**Watchdog Agent**
**Alarm**
CRITICAL - WatchdogAgent : errigalWatchdogStateApplicationFailureNotification - WatchdogApplicationFailureAlarm.
**Context**
This is one of the most important Watchdog alerts you will see. When a Watchdog cannot start it will generate the Watchdog Agent alert. The Watchdog Agent is part of a Watchdog.
**Decision**
When this Watchdog is received __you must__:
* First, check that the Watchdog is running and if not take the relevant action.
* Because the Watchdog Agent is not currently set up to clear itself you must manually clear the alarm.
* You will then have to select "Alarm Clear received" on related Ticket(s) too.
* On the Node monitor, you can check the "Review the logs" for Watchdog agent alarms and clear them there.
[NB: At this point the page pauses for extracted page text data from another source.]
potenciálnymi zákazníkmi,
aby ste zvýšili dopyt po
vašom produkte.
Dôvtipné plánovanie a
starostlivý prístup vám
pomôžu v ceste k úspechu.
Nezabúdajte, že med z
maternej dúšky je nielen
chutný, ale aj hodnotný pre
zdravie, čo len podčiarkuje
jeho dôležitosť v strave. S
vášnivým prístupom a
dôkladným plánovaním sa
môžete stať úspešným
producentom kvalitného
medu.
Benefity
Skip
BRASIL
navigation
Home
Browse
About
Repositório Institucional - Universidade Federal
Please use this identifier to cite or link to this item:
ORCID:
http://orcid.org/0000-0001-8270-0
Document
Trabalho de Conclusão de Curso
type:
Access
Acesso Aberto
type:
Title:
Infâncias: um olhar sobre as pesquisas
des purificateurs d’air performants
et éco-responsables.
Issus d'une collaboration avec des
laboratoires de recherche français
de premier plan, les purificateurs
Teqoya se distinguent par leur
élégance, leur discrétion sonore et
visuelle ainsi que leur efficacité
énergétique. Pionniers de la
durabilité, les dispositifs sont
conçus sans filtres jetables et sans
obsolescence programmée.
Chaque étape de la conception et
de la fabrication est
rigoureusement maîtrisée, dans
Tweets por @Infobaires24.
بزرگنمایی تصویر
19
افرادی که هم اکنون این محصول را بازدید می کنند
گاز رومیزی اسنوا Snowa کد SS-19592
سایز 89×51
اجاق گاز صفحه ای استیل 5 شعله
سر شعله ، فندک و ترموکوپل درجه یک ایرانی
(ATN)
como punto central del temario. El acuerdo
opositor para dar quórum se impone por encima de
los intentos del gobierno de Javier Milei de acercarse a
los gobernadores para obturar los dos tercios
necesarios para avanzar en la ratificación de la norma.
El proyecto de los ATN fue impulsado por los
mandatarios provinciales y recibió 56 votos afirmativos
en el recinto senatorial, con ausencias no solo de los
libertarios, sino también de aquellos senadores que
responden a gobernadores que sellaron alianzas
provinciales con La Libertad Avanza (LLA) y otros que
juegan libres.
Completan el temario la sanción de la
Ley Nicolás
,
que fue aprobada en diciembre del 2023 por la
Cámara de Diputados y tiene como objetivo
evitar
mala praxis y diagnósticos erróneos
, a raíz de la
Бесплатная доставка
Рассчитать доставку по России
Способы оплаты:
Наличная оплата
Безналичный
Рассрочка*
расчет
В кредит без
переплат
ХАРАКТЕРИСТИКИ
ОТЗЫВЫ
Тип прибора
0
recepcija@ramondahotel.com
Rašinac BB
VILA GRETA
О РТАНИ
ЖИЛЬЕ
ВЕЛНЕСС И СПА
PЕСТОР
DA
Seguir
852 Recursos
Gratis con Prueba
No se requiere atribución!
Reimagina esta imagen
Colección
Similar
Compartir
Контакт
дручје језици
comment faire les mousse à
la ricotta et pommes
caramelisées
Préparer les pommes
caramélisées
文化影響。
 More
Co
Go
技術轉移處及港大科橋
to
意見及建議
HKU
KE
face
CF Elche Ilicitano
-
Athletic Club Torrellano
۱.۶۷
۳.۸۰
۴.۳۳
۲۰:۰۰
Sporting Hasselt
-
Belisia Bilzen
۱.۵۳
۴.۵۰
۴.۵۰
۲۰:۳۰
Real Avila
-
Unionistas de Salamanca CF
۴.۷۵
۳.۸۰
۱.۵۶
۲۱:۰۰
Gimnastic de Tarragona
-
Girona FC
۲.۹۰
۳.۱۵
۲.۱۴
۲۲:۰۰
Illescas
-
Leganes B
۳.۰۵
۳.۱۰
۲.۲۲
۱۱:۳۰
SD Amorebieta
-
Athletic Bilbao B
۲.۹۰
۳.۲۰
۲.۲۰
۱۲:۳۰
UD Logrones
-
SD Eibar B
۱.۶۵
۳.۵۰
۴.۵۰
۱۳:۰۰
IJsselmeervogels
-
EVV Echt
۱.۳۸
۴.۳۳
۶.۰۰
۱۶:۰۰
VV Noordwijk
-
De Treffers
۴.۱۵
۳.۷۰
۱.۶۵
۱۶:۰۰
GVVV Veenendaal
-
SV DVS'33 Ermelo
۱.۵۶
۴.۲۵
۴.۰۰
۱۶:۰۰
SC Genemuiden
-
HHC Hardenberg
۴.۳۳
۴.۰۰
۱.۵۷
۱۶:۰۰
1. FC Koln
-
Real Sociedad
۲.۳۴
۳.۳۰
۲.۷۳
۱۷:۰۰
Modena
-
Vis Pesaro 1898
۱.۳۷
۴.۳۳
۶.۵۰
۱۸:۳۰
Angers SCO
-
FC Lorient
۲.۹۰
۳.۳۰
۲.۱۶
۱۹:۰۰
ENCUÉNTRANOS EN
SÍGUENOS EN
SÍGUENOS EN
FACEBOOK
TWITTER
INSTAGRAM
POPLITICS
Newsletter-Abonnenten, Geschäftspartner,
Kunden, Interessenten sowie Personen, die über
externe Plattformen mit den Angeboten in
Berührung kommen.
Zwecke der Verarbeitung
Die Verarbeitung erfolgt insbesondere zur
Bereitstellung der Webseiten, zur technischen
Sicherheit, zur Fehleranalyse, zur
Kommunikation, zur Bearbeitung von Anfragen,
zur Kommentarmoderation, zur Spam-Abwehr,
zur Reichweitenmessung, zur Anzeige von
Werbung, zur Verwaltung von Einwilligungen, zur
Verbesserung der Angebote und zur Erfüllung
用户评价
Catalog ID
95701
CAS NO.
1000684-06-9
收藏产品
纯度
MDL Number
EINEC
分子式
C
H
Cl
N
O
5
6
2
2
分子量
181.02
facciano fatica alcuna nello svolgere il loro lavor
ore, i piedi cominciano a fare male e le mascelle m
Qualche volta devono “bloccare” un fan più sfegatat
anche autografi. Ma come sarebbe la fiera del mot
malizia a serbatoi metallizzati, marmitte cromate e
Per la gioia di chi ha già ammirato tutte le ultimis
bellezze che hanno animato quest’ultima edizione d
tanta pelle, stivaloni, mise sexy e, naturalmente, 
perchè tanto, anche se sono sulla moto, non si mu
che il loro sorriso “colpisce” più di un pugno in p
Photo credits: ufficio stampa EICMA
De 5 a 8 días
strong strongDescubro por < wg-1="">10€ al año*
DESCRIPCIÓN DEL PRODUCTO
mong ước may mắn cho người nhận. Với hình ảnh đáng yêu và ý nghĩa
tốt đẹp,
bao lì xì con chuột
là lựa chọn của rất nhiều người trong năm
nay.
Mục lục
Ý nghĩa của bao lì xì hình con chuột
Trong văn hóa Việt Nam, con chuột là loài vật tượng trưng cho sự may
* You can alternatively clear the alarm via the Database ( This option is preferred in this circumstance)
Please use the following query to check the Alarm has cleared on Atlas
select * from active_alarm where cleared = false and context like '%Watchdog%'
or via Terminal
mysql -uroot -p(add password) -hatlas.err -e "update snmp_manager.active_alarm set cleared = True where cleared is False and context like '%Watchdog%'";
**Consequences**
If a Watchdog Agent Watchdog is not actioned it could mean we miss an important alert this could happen as follows:
* Watchdog is running but has an active alarm on the Watchdog Agent.
* Watchdog fails to start.
* The active alarm on the Watchdog Agent means we would not be alerted to Watchdog failing.
* No Watchdog running for the system in question could lead to Operations not being informed of a Critical system problem.